Researchers have developed a mouse model to help them understand why patients with RUNX1-mutated acute myeloid leukemia (AML) respond poorly to chemotherapy.
Approximately 15% of AML patients harbor a mutation in the RUNX1 gene.
In these patients, anthracycline/cytarabine-based chemotherapy does not eradicate AML cells from the bone marrow.
But scientists don’t fully understand the underlying mechanisms protecting these residual cells.
Jason H. Mendler, MD, PhD, of the University of Rochester Medical Center in Rochester, New York, and his colleagues have suggested that a genetically defined mouse model of RUNX1-mutated AML is the ideal platform to investigate the cellular mechanisms protecting residual AML cells in this disease subtype.

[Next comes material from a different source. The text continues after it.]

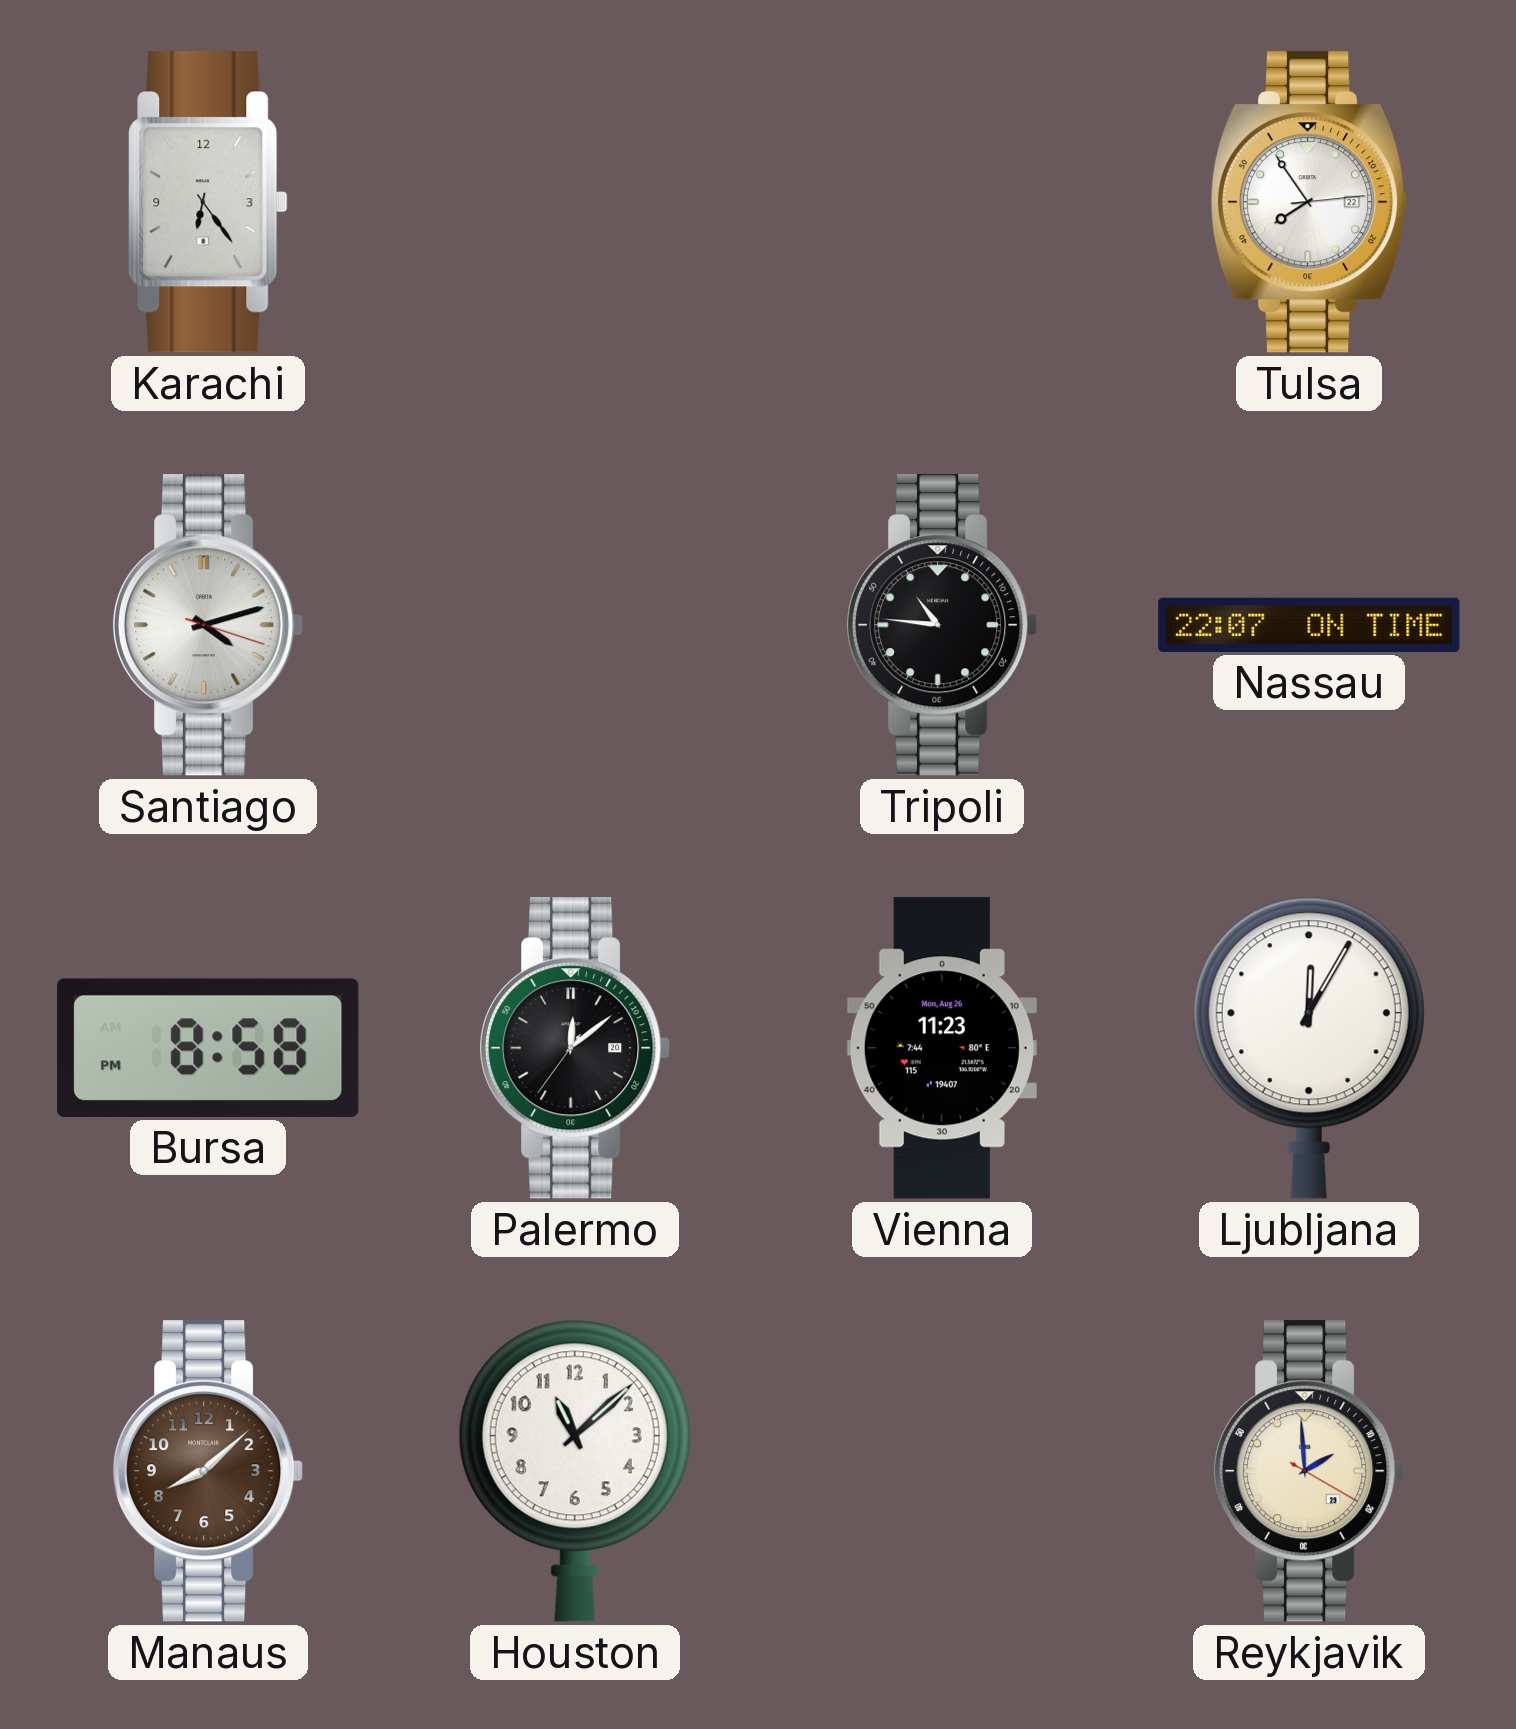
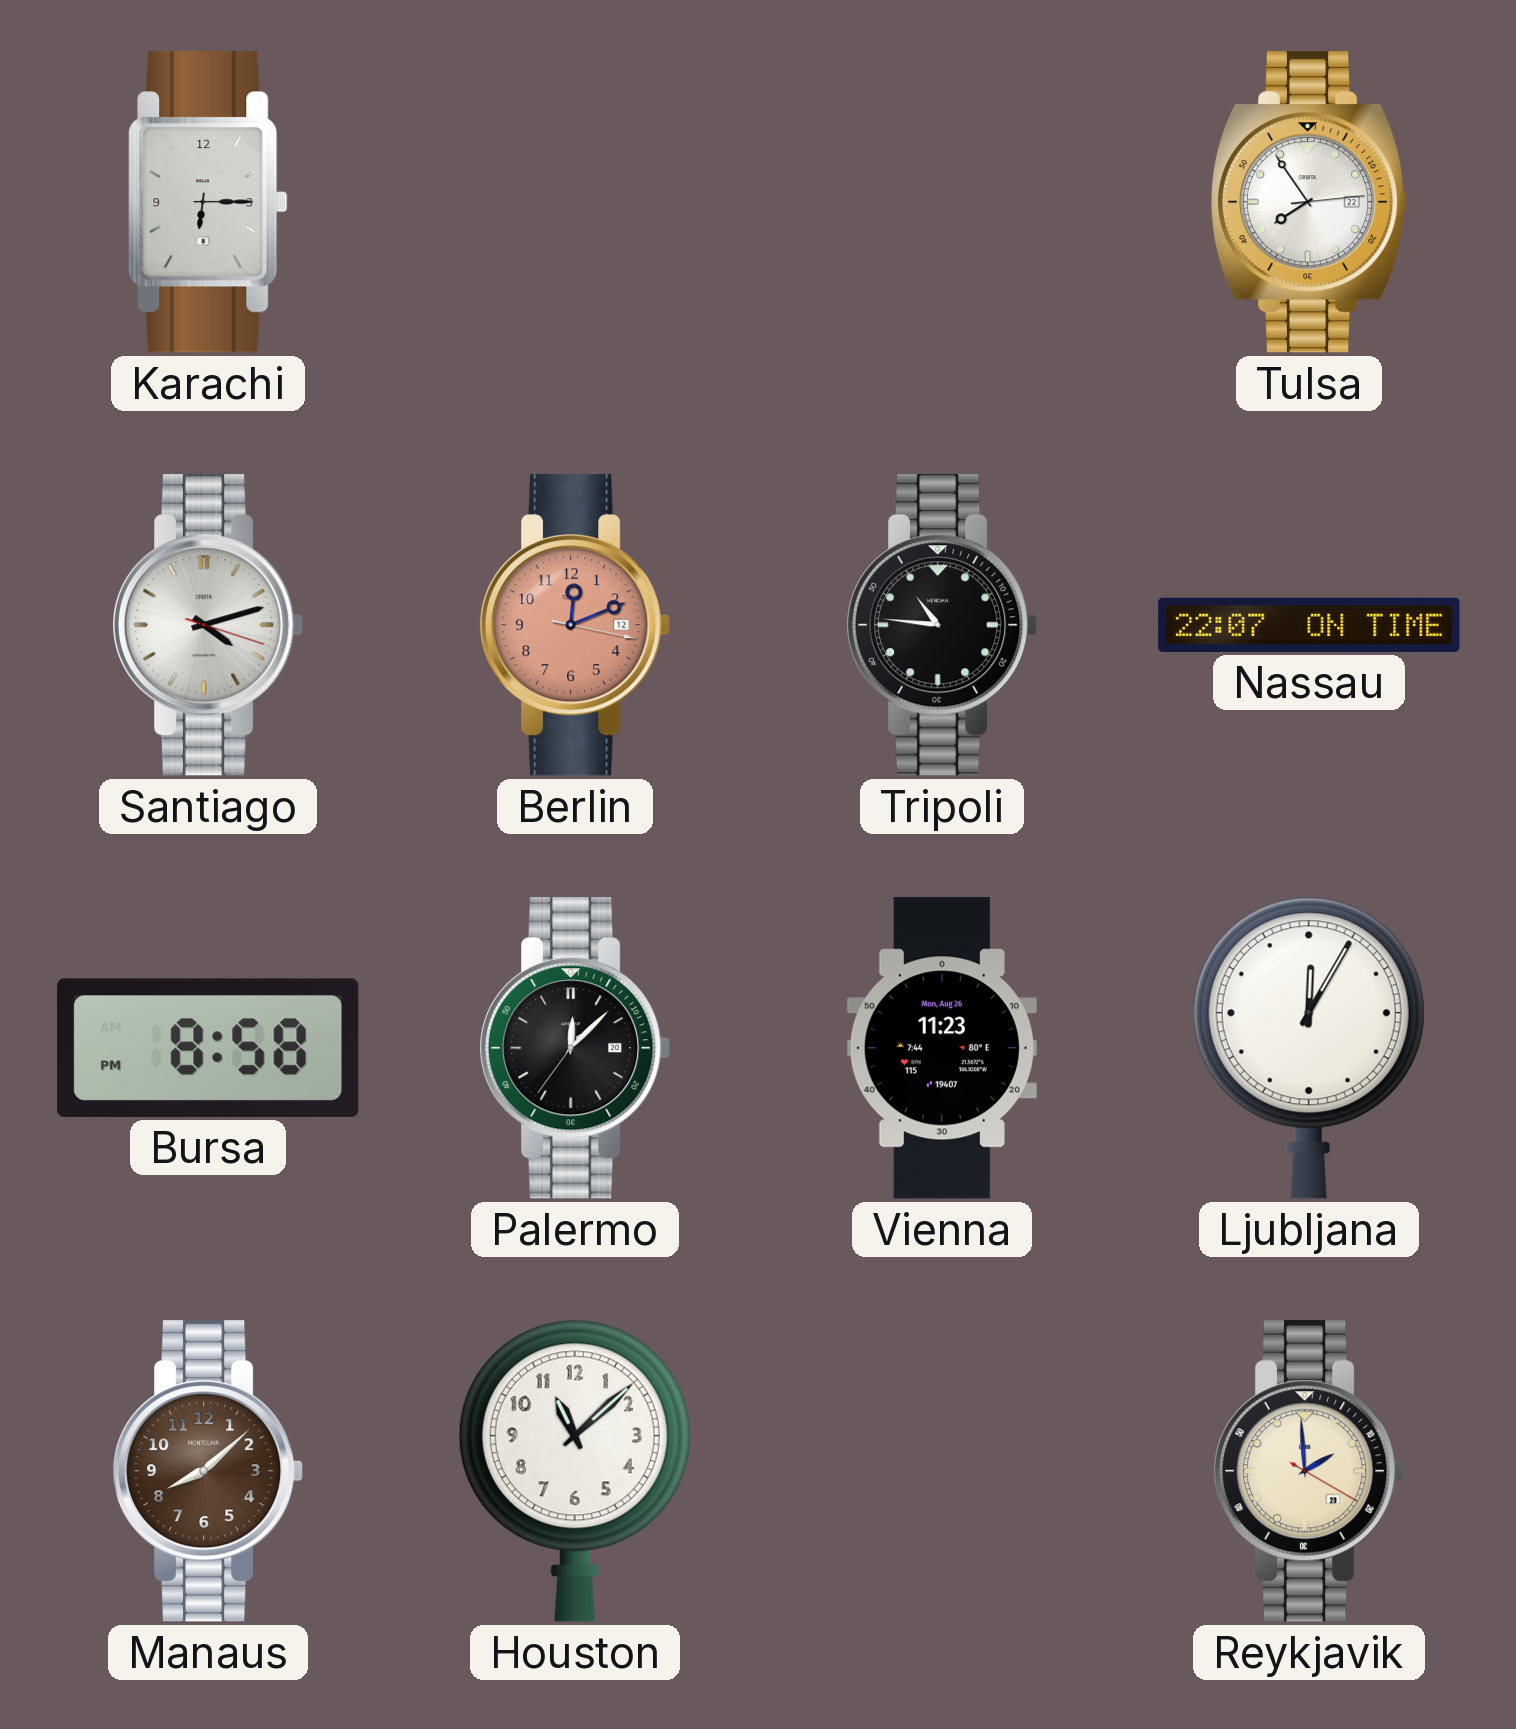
Karachi: 6:24 -> 6:15
Berlin: none -> 12:11
Palermo: 12:08 -> 12:07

“Like all cancers, leukemia is not a one-size-fits-all, and, therefore, it’s important to find better ways to study high-risk subtypes of the disease,” Dr Mendler said. “We believe our mouse model will allow us to quickly define new ways to target this challenging disease.”
Dr Mendler and his colleagues described their model in PLOS ONE.
The researchers began with a patient-derived cell line of RUNX1-mutated, cytogenetically normal AML. They injected these cells into NOD-SCID-γ mice and observed leukemic engraftment in the bone marrow, spleen, and peripheral blood within 6 weeks.
When the researchers treated the mice with anthracycline/cytarabine-based chemotherapy, they saw AML clearance in the spleen and peripheral blood. But leukemic cells remained in the bone marrow.
Dr Mendler and his colleagues also found their mouse model contained mutations in 5 genes aside from RUNX1—ASXL1, CEBPA, GATA2, NRAS, and SETBP1.
The team said further investigation will be focused on identifying the interplay of genes and pathways that are critical to mediating chemotherapy resistance in this model.